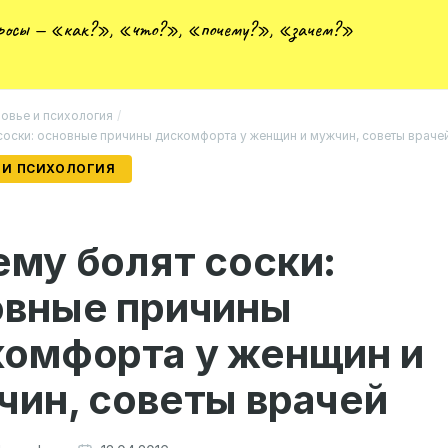
просы — «как?», «что?», «почему?», «зачем?»
овье и психология
/
соски: основные причины дискомфорта у женщин и мужчин, советы враче
 И ПСИХОЛОГИЯ
му болят соски:
овные причины
комфорта у женщин и
ин, советы врачей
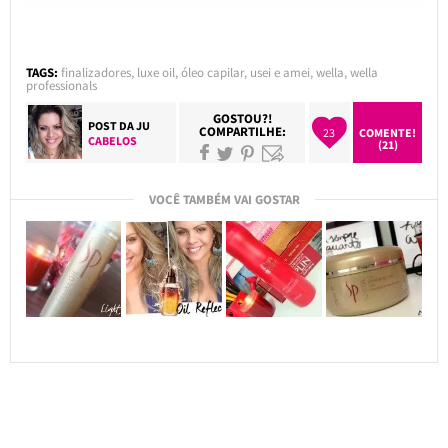
TAGS:
finalizadores
,
luxe oil
,
óleo capilar
,
usei e amei
,
wella
,
wella
professionals
GOSTOU?!
POST DA
JU
COMPARTILHE:
23
COMENTE!
CABELOS
(21)
VOCÊ TAMBÉM VAI GOSTAR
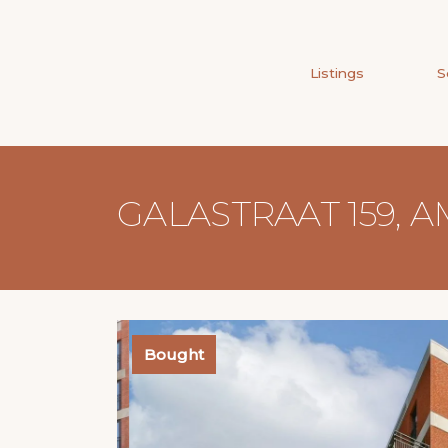
Listings
S
GALASTRAAT 159,
Bought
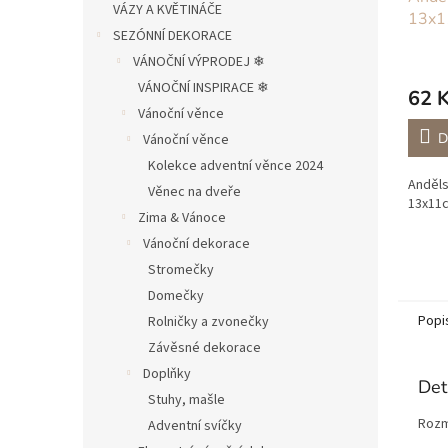
VÁZY A KVĚTINÁČE
13x1
SEZÓNNÍ DEKORACE
VÁNOČNÍ VÝPRODEJ ❄︎︎
VÁNOČNÍ INSPIRACE ❄︎︎
62 
Vánoční věnce
D
Vánoční věnce
Kolekce adventní věnce 2024
Anděls
Věnec na dveře
13x11c
Zima & Vánoce
Vánoční dekorace
Stromečky
Domečky
Popi
Rolničky a zvonečky
Závěsné dekorace
Doplňky
Det
Stuhy, mašle
Rozm
Adventní svíčky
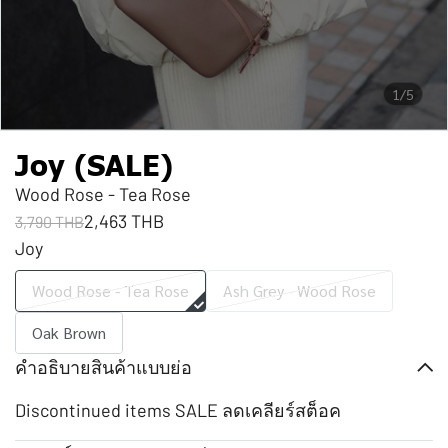
1/5
Joy (SALE)
Wood Rose - Tea Rose
2,463 THB
3,790 THB
Joy
Wood Rose - Tea Rose
Ash Grey - Wood Rose
Oak Brown
คำอธิบายสินค้าแบบย่อ
Discontinued items SALE ลดเคลียร์สต็อค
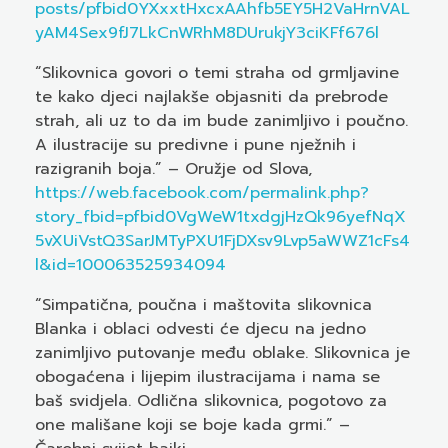
posts/pfbid0YXxxtHxcxAAhfb5EY5H2VaHrnVAL
yAM4Sex9fJ7LkCnWRhM8DUrukjY3ciKFf676l
“Slikovnica govori o temi straha od grmljavine
te kako djeci najlakše objasniti da prebrode
strah, ali uz to da im bude zanimljivo i poučno.
A ilustracije su predivne i pune nježnih i
razigranih boja.” – Oružje od Slova,
https://web.facebook.com/permalink.php?
story_fbid=pfbid0VgWeW1txdgjHzQk96yefNqX
5vXUiVstQ3SarJMTyPXU1FjDXsv9Lvp5aWWZ1cFs4
l&id=100063525934094
“Simpatična, poučna i maštovita slikovnica
Blanka i oblaci odvesti će djecu na jedno
zanimljivo putovanje među oblake. Slikovnica je
obogaćena i lijepim ilustracijama i nama se
baš svidjela. Odlična slikovnica, pogotovo za
one mališane koji se boje kada grmi.” –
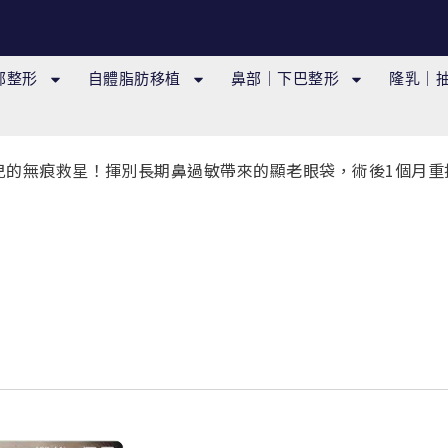
部整形
自體脂肪移植
鼻部｜下巴整形
隆乳｜
兒的無痕救星！揮別長期鼻過敏帶來的顯老眼袋，術後1個月重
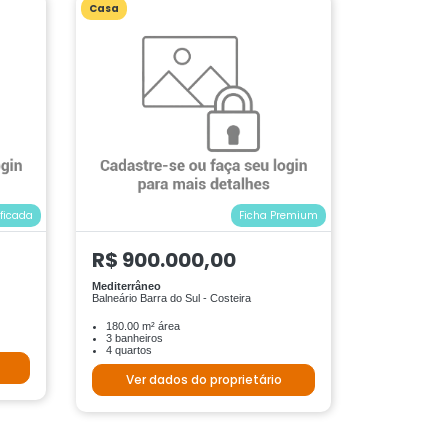
Casa
ificada
Ficha Premium
R$ 900.000,00
Mediterrâneo
Balneário Barra do Sul - Costeira
180.00 m² área
3 banheiros
4 quartos
Ver dados do proprietário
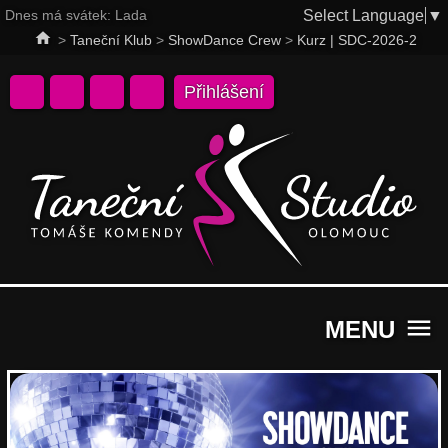
Select Language
▼
Dnes má svátek:
Lada
home
>
Taneční Klub
>
ShowDance Crew
>
Kurz | SDC-2026-2
Přihlášení
menu
MENU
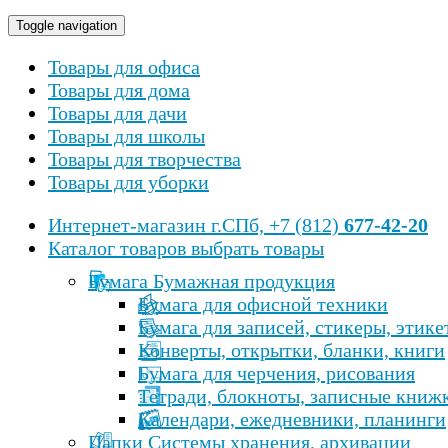
Toggle navigation
Товары для офиса
Товары для дома
Товары для дачи
Товары для школы
Товары для творчества
Товары для уборки
Интернет-магазин
г.СПб, +7 (812)
677-42-20
Каталог товаров
выбрать товары
Бумага Бумажная продукция
Бумага для офисной техники
Бумага для записей, стикеры, этике
Конверты, открытки, бланки, книги
Бумага для черчения, рисования
Тетради, блокноты, записные книж
Календари, ежедневники, планинги
Папки Cистемы хранения, архивации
· · · · ·
Set down, exactly as written, each line from the one that contains "SEZÓNNÍ DEKORACE" to the last line of the records, but none of the pictures.

[TASK RESPONSE]
SEZÓNNÍ DEKORACE
VÁNOČNÍ VÝPRODEJ ❄︎︎
VÁNOČNÍ INSPIRACE ❄︎︎
62 
Vánoční věnce
D
Vánoční věnce
Kolekce adventní věnce 2024
Anděls
Věnec na dveře
13x11c
Zima & Vánoce
Vánoční dekorace
Stromečky
Domečky
Popi
Rolničky a zvonečky
Závěsné dekorace
Doplňky
Det
Stuhy, mašle
Rozm
Adventní svíčky
1/5
Joy (SALE)
Wood Rose - Tea Rose
2,463 THB
3,790 THB
Joy
Wood Rose - Tea Rose
Ash Grey - Wood Rose
Oak Brown
คำอธิบายสินค้าแบบย่อ
Discontinued items SALE ลดเคลียร์สต็อค
posts/pfbid0YXxxtHxcxAAhfb5EY5H2VaHrnVAL
yAM4Sex9fJ7LkCnWRhM8DUrukjY3ciKFf676l
“Slikovnica govori o temi straha od grmljavine
te kako djeci najlakše objasniti da prebrode
strah, ali uz to da im bude zanimljivo i poučno.
A ilustracije su predivne i pune nježnih i
razigranih boja.” – Oružje od Slova,
https://web.facebook.com/permalink.php?
story_fbid=pfbid0VgWeW1txdgjHzQk96yefNqX
5vXUiVstQ3SarJMTyPXU1FjDXsv9Lvp5aWWZ1cFs4
l&id=100063525934094
“Simpatična, poučna i maštovita slikovnica
Blanka i oblaci odvesti će djecu na jedno
zanimljivo putovanje među oblake. Slikovnica je
obogaćena i lijepim ilustracijama i nama se
baš svidjela. Odlična slikovnica, pogotovo za
one mališane koji se boje kada grmi.” –
部整形
自體脂肪移植
鼻部｜下巴整形
隆乳｜
兒的無痕救星！揮別長期鼻過敏帶來的顯老眼袋，術後1個月重
Casa
ificada
Ficha Premium
R$ 900.000,00
Mediterrâneo
Balneário Barra do Sul - Costeira
180.00 m² área
3 banheiros
4 quartos
Ver dados do proprietário
Select Language
▼
Dnes má svátek:
Lada
home
>
Taneční Klub
>
ShowDance Crew
>
Kurz | SDC-2026-2
Přihlášení
menu
MENU
Toggle navigation
Товары для офиса
Товары для дома
Товары для дачи
Товары для школы
Товары для творчества
Товары для уборки
Интернет-магазин
г.СПб, +7 (812)
677-42-20
Каталог товаров
выбрать товары
Бумага Бумажная продукция
Бумага для офисной техники
Бумага для записей, стикеры, этике
Конверты, открытки, бланки, книги
Бумага для черчения, рисования
Тетради, блокноты, записные книж
Календари, ежедневники, планинги
Папки Cистемы хранения, архивации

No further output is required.